Superscripts & subscripts via a coprocess
Latest update:
How do you write 25m3? In Markdown, you'll probably end up
with
25m<sup>3</sup>
Some text editors have a special machanism for entering characters not
present in the current keyboard layout. E.g., in Emacs C-x 8 ^ 2
inserts superscript 2, but this won't work for writing a
formula like y = x2a, as C-x 8 ^ a
injects the â
character.
Unicode should've had at least a super/subscript version of Latin
characters, but that never happend. It has a subset of it, spreaded
across seemingly random sections. For instance, a subscript letter j
sits in the Latin Extended-C block between a Finno-Ugric ∃
(that remainds me of existential quantification quantifier) & a
superscript capital V.
Unicode has the Superscripts and Subscripts section, but it appears
more like an afterthought, incomplete & abandoned:
If one peruses Unicode blocks, it's possible to assemble most of the
Latin characters in super/subscript variants to write a simple script
for character substitution. Then, any decent text editor could use
such a script to replace a chunk of text with a superscript version of
it.
I also thought of a slightly more interesting feature: selecting a
chunk of text with HTML tags (like <i>y = x<sup>2a</sup></i>
) in the
text editor to transform only <sup>
or <sub>
nodes.
Script 1: supsub
It reads its input from the stdin line-by-line:
$ lsb_release -d | ./supsub sub
dₑₛ𞁞ᵣᵢₚₜᵢₒₙ: fₑdₒᵣₐ ᵣₑₗₑₐₛₑ ₃₉ ₍ₜₕᵢᵣₜᵧ ₙᵢₙₑ₎
$ lsb_release -d | ./supsub sub | ./supsub invert
ᵈ𞀵ˢ𞀿ʳⁱ𞀾ᵗⁱ𞀼ⁿ: ᶠ𞀵ᵈ𞀼ʳ𞀰 ʳ𞀵ˡ𞀵𞀰ˢ𞀵 ³⁹ ⁽ᵗʰⁱʳᵗʸ ⁿⁱⁿ𞀵⁾
$ lsb_release -d | ./supsub sub | ./supsub invert | ./supsub restore
dеsсrірtіоn: fеdоrа rеlеаsе 39 (thіrty nіnе)

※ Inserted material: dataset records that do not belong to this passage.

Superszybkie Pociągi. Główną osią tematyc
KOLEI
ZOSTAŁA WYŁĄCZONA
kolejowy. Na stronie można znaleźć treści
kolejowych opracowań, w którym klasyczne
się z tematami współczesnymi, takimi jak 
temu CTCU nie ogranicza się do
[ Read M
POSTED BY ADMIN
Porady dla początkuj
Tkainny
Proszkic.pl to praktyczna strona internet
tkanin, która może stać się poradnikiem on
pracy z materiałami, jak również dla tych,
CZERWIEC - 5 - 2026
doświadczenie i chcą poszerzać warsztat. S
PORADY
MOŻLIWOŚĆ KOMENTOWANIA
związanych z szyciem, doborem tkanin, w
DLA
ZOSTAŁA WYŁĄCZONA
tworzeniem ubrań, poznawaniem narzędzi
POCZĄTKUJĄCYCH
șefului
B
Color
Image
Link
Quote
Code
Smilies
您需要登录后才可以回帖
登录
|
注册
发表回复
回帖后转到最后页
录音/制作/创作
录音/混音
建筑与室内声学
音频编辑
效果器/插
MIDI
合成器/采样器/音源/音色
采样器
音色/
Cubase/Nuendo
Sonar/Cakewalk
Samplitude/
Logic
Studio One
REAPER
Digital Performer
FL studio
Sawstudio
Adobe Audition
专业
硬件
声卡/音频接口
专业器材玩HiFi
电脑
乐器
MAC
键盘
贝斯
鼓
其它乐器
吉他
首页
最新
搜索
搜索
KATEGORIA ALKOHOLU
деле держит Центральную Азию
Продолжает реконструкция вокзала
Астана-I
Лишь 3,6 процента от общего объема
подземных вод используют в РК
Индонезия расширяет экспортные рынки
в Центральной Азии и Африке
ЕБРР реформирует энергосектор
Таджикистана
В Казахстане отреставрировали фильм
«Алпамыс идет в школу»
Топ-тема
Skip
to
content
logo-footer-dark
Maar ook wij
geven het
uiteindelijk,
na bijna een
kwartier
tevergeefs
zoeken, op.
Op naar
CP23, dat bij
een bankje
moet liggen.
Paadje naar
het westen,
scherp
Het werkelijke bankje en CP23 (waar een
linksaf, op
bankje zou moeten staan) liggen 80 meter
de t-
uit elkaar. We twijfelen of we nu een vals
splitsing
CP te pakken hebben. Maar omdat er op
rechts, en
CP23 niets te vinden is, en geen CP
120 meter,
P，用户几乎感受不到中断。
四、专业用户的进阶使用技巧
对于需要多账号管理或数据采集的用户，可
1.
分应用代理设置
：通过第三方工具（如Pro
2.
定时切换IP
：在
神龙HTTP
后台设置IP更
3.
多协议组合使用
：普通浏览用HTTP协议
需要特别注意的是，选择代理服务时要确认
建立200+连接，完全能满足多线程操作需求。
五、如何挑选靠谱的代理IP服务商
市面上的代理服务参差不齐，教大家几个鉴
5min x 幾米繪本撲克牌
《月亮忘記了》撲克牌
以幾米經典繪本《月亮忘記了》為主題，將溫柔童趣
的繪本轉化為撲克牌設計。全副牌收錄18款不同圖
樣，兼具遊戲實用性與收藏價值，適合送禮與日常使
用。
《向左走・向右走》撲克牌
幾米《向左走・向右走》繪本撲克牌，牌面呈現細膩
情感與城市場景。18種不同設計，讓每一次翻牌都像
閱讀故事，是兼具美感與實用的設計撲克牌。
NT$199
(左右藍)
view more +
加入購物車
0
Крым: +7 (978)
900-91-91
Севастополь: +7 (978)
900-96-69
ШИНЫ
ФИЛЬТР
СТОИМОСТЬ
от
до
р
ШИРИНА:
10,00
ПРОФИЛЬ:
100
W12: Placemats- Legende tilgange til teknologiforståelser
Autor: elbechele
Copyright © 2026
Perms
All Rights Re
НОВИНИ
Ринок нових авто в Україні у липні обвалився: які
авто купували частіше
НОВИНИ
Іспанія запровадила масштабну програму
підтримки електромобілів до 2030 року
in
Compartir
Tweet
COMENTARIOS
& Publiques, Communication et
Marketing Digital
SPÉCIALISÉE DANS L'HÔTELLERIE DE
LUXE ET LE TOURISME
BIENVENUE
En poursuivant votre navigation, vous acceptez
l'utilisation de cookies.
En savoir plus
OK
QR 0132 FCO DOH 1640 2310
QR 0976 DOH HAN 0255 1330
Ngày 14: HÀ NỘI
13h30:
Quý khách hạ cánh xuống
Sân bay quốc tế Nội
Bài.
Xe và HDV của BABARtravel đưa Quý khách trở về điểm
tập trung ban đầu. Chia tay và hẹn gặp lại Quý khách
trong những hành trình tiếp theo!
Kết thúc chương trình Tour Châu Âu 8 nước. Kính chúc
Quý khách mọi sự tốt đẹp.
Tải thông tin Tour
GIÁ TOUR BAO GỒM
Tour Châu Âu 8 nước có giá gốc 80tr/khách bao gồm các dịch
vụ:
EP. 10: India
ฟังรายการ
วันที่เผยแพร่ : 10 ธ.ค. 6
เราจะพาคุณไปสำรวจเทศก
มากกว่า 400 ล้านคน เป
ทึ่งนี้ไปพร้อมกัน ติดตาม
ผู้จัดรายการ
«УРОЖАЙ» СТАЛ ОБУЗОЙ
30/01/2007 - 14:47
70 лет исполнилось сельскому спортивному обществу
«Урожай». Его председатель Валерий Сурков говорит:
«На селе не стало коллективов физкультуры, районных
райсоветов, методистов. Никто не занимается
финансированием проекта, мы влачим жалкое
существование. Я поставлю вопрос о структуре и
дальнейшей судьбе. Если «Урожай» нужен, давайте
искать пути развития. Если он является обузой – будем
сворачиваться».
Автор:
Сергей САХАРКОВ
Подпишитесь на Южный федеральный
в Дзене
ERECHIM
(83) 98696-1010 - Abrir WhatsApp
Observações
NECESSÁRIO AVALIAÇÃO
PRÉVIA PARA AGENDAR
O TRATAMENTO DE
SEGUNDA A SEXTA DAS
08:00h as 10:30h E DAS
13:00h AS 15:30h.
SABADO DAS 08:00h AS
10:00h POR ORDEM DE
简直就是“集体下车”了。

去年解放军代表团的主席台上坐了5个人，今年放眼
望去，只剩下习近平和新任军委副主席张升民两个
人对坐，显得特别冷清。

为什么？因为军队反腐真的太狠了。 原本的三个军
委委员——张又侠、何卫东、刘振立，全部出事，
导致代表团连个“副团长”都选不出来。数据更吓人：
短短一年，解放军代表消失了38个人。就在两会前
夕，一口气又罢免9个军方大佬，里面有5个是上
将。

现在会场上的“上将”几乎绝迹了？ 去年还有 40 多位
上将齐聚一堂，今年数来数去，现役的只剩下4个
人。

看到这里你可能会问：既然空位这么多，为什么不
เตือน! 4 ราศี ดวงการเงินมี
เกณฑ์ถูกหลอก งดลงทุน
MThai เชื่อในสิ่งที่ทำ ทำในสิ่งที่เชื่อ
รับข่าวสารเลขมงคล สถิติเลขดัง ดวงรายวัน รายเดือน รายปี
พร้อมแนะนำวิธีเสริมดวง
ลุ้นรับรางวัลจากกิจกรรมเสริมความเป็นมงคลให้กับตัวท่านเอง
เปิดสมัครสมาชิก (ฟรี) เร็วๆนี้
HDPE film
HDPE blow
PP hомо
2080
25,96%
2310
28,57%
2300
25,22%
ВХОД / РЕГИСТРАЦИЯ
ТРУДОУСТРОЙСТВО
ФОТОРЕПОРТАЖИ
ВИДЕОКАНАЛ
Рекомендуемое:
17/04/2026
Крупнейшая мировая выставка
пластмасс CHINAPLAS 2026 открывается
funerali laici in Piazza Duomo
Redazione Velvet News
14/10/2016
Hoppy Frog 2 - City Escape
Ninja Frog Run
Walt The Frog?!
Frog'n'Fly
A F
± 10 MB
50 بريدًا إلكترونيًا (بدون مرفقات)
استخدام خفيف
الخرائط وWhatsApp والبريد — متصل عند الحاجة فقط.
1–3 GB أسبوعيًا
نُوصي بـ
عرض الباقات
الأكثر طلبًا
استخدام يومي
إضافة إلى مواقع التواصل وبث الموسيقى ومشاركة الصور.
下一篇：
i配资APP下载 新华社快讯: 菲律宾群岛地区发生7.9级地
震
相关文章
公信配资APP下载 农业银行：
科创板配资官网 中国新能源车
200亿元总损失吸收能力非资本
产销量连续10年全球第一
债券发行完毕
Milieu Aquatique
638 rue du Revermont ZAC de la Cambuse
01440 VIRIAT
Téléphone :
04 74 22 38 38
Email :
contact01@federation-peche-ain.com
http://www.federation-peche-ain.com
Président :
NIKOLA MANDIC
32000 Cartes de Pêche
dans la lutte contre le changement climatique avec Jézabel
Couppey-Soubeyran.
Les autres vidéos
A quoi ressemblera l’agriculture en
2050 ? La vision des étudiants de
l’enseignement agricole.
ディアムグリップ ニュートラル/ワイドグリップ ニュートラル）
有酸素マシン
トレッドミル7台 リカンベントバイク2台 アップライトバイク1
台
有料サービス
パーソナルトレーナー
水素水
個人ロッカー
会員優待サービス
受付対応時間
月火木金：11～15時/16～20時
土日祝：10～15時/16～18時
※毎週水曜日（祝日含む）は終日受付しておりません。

(Some mobile browsers have a lot of trouble rendering even Latin
superscript/subscript characters.)
$ cat supsub
#!/usr/bin/env -S ruby --disable-gems
db = DATA.read.split(/\s+/).filter {|v| v}
$supa = db.map {|v| [v[0], v[1]] }.to_h
$sub = db.map {|v| [v[0], v[2]] }.to_h
mode = 'sup|sub|invert|restore'
abort "Usage: supsub #{mode} < file.txt" unless ARGV[0] =~ /^#{mode}$/
def tr mode, chars
case mode
when 'sup'
chars.map { |ch| $supa[ch.downcase] || ch }.join
when 'sub'
chars.map { |ch| $sub[ch.downcase] || ch }.join
when 'invert'
supa_v = $supa.invert
sub_v = $sub.invert
chars.map do |ch|
if supa_v[ch]
$sub[supa_v[ch]] || ch
elsif sub_v[ch]
$supa[sub_v[ch]] || ch
else
ch
end
end.join
else # restore
supa_v = $supa.invert
sub_v = $sub.invert
chars.map { |ch| supa_v[ch] || sub_v[ch] || ch}.join
end
end
while (line = STDIN.gets)
print tr(ARGV[0], line.chars)
end
__END__
0⁰₀ 1¹₁ 2²₂ 3³₃ 4⁴₄ 5⁵₅ 6⁶₆ 7⁷₇ 8⁸₈ 9⁹₉ +⁺₊ -⁻₋ =⁼₌ (⁽₍ )⁾₎
aᵃₐ bᵇb cᶜ𞁞 dᵈd eᵉₑ fᶠf gᵍg hʰₕ iⁱᵢ jʲⱼ kᵏₖ lˡₗ mᵐₘ nⁿₙ oᵒₒ
pᵖₚ q𐞥q rʳᵣ sˢₛ tᵗₜ uᵘᵤ vᵛᵥ wʷw xˣₓ yʸᵧ zᶻz
а𞀰ₐ б𞀱𞁒 в𞀲𞁓 г𞀳𞁔 ґґ𞁧 д𞀴𞁕 е𞀵ₑ ж𞀶𞁗 з𞀷𞁘 и𞀸𞁙 іⁱ𞁨 їїї ййй
к𞀹𞁚 л𞀺𞁛 м𞀻ₘ нᵸн о𞀼ₒ п𞀽𞁝 р𞀾ₚ с𞀿𞁞 т𞁀т у𞁁𞁟 ф𞁂𞁠 х𞁃𞁡 ц𞁄𞁢
ч𞁅𞁣 ш𞁆𞁤 щщщ ьꚝь ю𞁉ю яяя
Script 2: supsub-xml, version 1
$ echo '<sub>test</sub> <i>lol</i> <sup>haha</sup> but <sup>it works</sup>!' | ./supsub-xml
ₜₑₛₜ <i>lol</i> ʰᵃʰᵃ but ⁱᵗ ʷᵒʳᵏˢ!
With the help of 鋸, we parse the stdin as an XML fragment, & replace
<sup>
or <sub>
nodes with the result of supsub
script.
#!/usr/bin/env ruby
require 'nokogiri'
cmd = ARGV[0] || File.join(__dir__, 'supsub')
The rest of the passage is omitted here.